2- Géographie Seconde «  les hommes occupent et aménagent l’espace », sous la direction de Jean Louis Mathieu, édition Fernand Nathan, Paris 2001, page 68

3- Paul Valéry, Regards sur le monde actuel, ouvrage paru 1931.

4- Les organisations économiques régionales les plus importantes sont les suivantes : Union Européenne (U.E), Association de libre-Echange Nord Américain (ALENA), Association des Nations du Sud-Est Asiotique (ASEAN), Marché commun Sud-Américain (MERCOSUR), communauté pour le développement de l’Afrique Australe (SADC). A cela, il faut ajouter des organisations inter-gouvernementales comme l’organisation Mondiale du Commerce (O.M.C), l’organisation des Pays Exportateurs de Pétrole (OPEP), les pays Afrique-Caraïbes-Pacifique (A.C.CP)

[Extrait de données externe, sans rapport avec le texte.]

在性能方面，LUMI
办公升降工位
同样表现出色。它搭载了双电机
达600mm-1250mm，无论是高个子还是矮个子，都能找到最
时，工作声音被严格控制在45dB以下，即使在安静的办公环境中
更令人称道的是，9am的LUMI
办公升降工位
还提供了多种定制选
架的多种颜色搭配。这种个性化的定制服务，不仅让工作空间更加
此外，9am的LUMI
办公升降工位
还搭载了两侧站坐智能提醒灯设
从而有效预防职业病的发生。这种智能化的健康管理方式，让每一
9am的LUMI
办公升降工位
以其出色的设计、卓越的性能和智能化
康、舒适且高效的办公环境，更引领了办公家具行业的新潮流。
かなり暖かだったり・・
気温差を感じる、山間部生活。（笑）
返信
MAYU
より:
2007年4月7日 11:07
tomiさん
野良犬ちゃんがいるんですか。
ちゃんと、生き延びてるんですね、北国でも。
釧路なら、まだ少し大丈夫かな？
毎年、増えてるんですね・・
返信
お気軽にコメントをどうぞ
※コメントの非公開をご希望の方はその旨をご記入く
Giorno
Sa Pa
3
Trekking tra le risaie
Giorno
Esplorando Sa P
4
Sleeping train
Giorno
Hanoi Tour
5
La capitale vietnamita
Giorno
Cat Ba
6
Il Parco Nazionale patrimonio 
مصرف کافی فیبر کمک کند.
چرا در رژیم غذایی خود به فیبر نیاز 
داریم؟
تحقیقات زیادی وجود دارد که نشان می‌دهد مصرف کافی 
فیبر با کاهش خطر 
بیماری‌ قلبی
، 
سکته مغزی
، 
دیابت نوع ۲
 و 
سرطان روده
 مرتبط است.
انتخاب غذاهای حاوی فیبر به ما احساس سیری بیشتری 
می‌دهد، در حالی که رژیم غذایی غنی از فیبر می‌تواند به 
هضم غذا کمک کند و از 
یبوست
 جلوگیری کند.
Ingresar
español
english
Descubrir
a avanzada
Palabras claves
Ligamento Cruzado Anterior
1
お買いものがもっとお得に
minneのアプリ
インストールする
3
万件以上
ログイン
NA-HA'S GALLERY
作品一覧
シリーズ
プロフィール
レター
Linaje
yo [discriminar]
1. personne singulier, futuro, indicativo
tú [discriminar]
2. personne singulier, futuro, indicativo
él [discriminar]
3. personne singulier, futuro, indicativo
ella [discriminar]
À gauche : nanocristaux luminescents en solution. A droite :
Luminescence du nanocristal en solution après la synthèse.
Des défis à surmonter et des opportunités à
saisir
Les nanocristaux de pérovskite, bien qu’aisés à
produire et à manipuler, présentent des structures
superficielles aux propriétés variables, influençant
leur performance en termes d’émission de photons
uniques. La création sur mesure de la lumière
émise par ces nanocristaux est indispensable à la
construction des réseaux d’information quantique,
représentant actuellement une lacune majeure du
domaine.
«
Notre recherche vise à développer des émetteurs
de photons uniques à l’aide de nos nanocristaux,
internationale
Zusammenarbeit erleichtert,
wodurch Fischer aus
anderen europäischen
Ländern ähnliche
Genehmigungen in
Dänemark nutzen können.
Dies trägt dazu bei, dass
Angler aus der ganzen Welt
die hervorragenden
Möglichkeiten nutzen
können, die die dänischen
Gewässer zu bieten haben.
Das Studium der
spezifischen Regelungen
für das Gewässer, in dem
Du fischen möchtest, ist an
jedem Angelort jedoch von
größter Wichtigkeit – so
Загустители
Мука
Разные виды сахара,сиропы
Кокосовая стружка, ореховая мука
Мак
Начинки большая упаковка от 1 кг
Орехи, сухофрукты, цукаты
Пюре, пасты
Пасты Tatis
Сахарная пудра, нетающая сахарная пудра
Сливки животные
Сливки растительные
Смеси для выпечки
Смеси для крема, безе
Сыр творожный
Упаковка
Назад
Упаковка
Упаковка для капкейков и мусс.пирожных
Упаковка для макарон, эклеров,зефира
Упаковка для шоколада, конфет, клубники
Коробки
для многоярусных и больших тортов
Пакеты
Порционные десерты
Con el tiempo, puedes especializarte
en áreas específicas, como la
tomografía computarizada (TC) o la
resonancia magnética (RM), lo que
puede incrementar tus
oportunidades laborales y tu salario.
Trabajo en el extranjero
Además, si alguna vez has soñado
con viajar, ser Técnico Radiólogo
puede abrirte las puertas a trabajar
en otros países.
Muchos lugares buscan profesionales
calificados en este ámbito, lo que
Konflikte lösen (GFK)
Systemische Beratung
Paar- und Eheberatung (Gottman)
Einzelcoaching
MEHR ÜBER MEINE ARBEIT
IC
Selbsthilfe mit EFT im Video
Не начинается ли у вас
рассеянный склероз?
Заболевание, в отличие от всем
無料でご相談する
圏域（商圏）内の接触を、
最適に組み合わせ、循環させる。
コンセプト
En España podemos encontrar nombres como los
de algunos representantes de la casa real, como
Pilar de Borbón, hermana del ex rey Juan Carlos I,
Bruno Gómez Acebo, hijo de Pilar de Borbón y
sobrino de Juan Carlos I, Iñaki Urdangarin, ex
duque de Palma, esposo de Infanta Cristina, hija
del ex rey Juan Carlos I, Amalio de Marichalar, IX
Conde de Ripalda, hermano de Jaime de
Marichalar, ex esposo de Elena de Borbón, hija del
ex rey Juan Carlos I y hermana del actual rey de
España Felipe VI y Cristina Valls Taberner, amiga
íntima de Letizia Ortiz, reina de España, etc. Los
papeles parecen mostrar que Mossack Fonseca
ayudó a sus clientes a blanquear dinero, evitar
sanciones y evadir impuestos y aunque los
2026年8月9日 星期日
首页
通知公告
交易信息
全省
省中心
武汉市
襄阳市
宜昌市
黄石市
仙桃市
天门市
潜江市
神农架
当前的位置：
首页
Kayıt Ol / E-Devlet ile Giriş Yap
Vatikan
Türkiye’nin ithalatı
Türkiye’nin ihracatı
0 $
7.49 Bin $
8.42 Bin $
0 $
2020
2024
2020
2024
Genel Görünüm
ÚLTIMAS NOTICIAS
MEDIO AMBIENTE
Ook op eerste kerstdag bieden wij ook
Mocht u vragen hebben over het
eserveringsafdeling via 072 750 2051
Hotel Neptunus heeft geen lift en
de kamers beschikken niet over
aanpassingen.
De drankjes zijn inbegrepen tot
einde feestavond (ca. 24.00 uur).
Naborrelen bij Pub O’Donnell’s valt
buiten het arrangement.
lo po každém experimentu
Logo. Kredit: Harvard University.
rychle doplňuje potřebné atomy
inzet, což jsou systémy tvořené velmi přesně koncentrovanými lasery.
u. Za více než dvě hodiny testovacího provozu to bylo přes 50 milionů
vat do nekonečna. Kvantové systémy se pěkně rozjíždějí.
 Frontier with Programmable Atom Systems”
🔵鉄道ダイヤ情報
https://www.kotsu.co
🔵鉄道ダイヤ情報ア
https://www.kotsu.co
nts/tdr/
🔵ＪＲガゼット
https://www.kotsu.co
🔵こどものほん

5- La Triode est un terme consacré pour désigner les trois régions qui constituent les pôles économiques majeurs de la planète à savoir Amérique du Nord, Europe de l’Ouest et Japon.

6- Ce bel aphorisme a été cité par Ignacia Ramonet dans un article intitulé « une logique d’oppression » panne dans la revue Manière de voir N°32 « scénario de la mondialisation » publié par le mensuel le Monde diplomatique en Novembre 1996.

7- Cette expression est d’Eric TOUSSAINT, animateur du Comité pour l’Annulation de la Dette du Tiers-Monde (en abrégé CADTM). Selon lui, la dette du Tiers-Monde en 1997, s’élevait à 1950 Milliards de dollars et que le Tiers-Monde  rembourse chaque année 200 Milliards de dollars. Alors que l’ensemble de toutes les aides publiques au développement est inférieur à 45 Milliards par an. Lire ATTAC « Contre la dictature des marchés », la Dispute, l’Editions Syllapse, Paris 1999, page 81.

8- Martin Wolf est chroniqueur au Financial Time de Londres. Il a participé à la série d’articles intitulé « La Mondialisation est-elle irréversible ? », publié dans le Monde Diplomatique N° 519 de juin 1997.